I am really concerned however, that unqualified people can call themselves ‘lawyers’ and offer ‘legal services’. The danger of using an unqualified, unregulated ‘lawyer’ rather than a regulated Scottish solicitor is no redress or protection for the client should things go wrong.
The Law Society of Scotland has led innovation and improvement in the regulation of solicitors for 70 years. That’s why the we have called on the Scottish Government for some time to introduce legislation which allows changes to the way legal services are regulated. This includes protecting the term ‘lawyer’, so only qualified and regulated people can use it. We also want to see an overhaul of how complaints against solicitors (overseen by the Scottish Legal Complaints Commission) are handled. The current process is too slow and cumbersome for everyone.
A report last October by Esther Roberton on legal services regulation agrees with many of our proposals. However, I have grave concerns about Ms Roberton’s overarching recommendation of creating a new single regulatory body and removing the regulatory role of the Law Society of Scotland. She recommends the same for the Faculty of Advocates and Association of Commercial Attorneys. I believe a new regulator could create potential unnecessary risk to consumer protection and increased costs.
Ms Roberton’s proposal would see the setting and enforcing of standards - in terms of qualifying as a solicitor, anti-money laundering, inspecting law firms and managing the client protection fund which protects consumers from financial loss through the dishonesty of a solicitor or their staff - carried out by an inexperienced organisation.
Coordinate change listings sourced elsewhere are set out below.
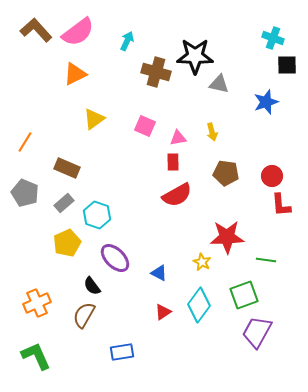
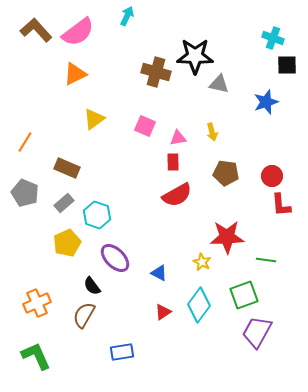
cyan arrow: moved 25 px up
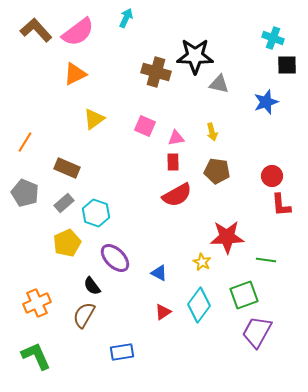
cyan arrow: moved 1 px left, 2 px down
pink triangle: moved 2 px left
brown pentagon: moved 9 px left, 2 px up
cyan hexagon: moved 1 px left, 2 px up
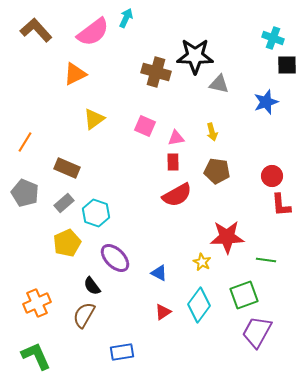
pink semicircle: moved 15 px right
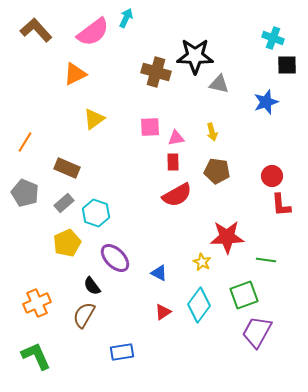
pink square: moved 5 px right, 1 px down; rotated 25 degrees counterclockwise
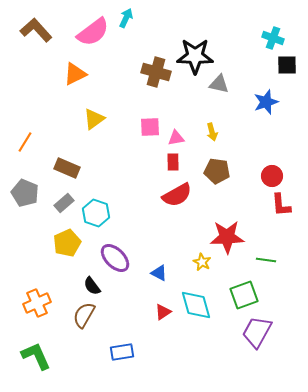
cyan diamond: moved 3 px left; rotated 52 degrees counterclockwise
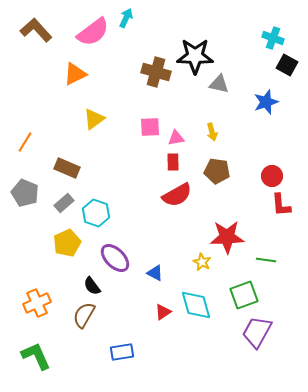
black square: rotated 30 degrees clockwise
blue triangle: moved 4 px left
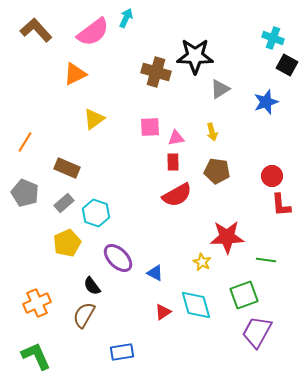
gray triangle: moved 1 px right, 5 px down; rotated 45 degrees counterclockwise
purple ellipse: moved 3 px right
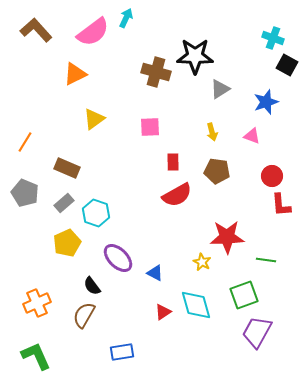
pink triangle: moved 76 px right, 2 px up; rotated 30 degrees clockwise
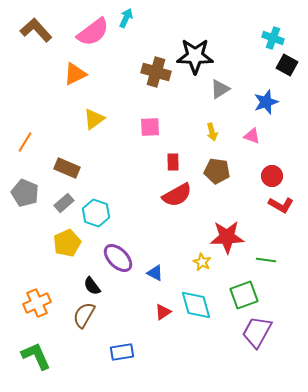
red L-shape: rotated 55 degrees counterclockwise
The Law Society of Scotland is best placed to continue to regulate the solicitor profession.
We already have a highly competitive legal sector, with nearly 1,200 private law firms, overall employment of 24,000 and an annual economic contribution of more than £1.5 billion.
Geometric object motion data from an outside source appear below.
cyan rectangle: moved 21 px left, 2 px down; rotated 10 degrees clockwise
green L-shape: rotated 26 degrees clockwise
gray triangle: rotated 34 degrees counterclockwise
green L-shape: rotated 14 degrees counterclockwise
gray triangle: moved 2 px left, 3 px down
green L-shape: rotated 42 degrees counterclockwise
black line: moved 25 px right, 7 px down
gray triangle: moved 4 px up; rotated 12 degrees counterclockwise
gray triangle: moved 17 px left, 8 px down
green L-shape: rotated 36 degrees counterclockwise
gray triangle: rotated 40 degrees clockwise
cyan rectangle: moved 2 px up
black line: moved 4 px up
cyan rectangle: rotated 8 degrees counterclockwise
This hard-won success was recognised in the Roberton report: “Scotland is home to a well-educated, well respected legal profession with a high degree of public trust of which I believe we can be rightly proud.” It went on to say “there is little evidence of wrongdoing in the current model.”
As such, I do not believe Ms Roberton has provided the kind of convincing evidence expected to justify her main proposal, which would involve significant upheaval, uncertainty, and increased cost for consumers.
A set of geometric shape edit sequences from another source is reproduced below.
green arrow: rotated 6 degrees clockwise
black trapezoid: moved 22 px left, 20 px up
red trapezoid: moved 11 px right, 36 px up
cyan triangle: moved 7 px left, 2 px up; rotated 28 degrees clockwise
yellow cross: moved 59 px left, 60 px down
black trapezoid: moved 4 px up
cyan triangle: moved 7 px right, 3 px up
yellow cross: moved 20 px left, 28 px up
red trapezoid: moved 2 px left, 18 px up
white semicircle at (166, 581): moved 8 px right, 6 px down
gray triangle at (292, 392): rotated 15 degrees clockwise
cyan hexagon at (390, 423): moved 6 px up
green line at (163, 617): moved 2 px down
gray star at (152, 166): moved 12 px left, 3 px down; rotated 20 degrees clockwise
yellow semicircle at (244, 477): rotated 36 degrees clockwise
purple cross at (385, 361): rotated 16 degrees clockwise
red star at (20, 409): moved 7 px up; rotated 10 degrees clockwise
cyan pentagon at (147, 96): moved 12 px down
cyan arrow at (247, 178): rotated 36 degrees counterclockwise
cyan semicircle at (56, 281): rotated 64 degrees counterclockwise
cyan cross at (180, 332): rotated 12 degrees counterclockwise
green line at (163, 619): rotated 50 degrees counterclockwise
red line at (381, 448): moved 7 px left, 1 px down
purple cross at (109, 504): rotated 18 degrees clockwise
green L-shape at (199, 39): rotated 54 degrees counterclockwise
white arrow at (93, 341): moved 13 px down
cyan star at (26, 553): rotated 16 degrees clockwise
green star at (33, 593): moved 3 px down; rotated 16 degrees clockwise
An overwhelming majority of Scottish solicitors questioned recently agree. According to new independent research of over 500 solicitors in Scotland by Survation and Mark Diffley Consultancy and Research, 93 per cent of respondents agree the Law Society should continue to be responsible for representation, support and regulation of solicitors in Scotland – and 91 per cent of respondents agree the Law Society is an effective regulator of the solicitor profession.
Additional costs are not only bad for consumers, they risk undermining the international competitiveness of Scottish solicitors and legal firms. With all the uncertainty in our economy today, this is the last time to build in more unnecessary costs.
When the Scottish Legal Complaints Commission (SLCC) was established in 2007, it was expected to cost the legal profession approximately £1.2 million per year. The most recent SLCC annual report shows the costs now stand at almost £3.1m. Over the last three years, the SLCC’s levy on Scottish solicitors has increased by 24.5 per cent.
I believe there are alternative reforms which would improve the regulatory system, enhance consumer protection and importantly, protect the competitiveness and economic vibrancy of the Scottish legal services market.
One option we have suggested is to transform the SLCC into a Scottish Legal Ombudsman Service which could concentrate properly on dealing with consumer complaints thoroughly but swiftly. That ombudsman could give the necessary focus to consumer redress and issues of compensation. This would allow the Law Society to continue its strong track record of addressing issues of professional misconduct and prosecuting for discipline.
This reform could ensure the Scottish legal sector remains one of our country’s proudest economic and social success stories and ensure robust public protection.